EXERCISE GOAL: Write out all of the records below precisely as given, omitting the images.

SOURCE DATA:
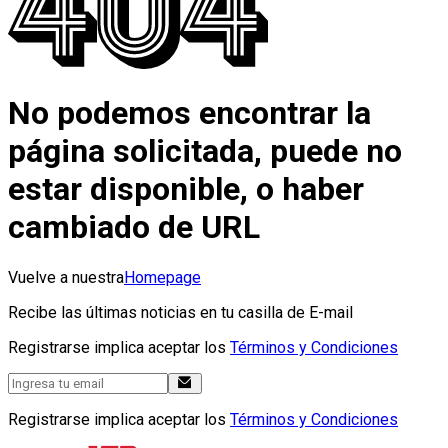
No podemos encontrar la
página solicitada, puede no
estar disponible, o haber
cambiado de URL
Vuelve a nuestra
Homepage
Recibe las últimas noticias en tu casilla de E-mail
Registrarse implica aceptar los
Términos y Condiciones
Registrarse implica aceptar los
Términos y Condiciones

WRITTEN SOLUTION:
No podemos encontrar la
página solicitada, puede no
estar disponible, o haber
cambiado de URL
Vuelve a nuestra
Homepage
Recibe las últimas noticias en tu casilla de E-mail
Registrarse implica aceptar los
Términos y Condiciones
Registrarse implica aceptar los
Términos y Condiciones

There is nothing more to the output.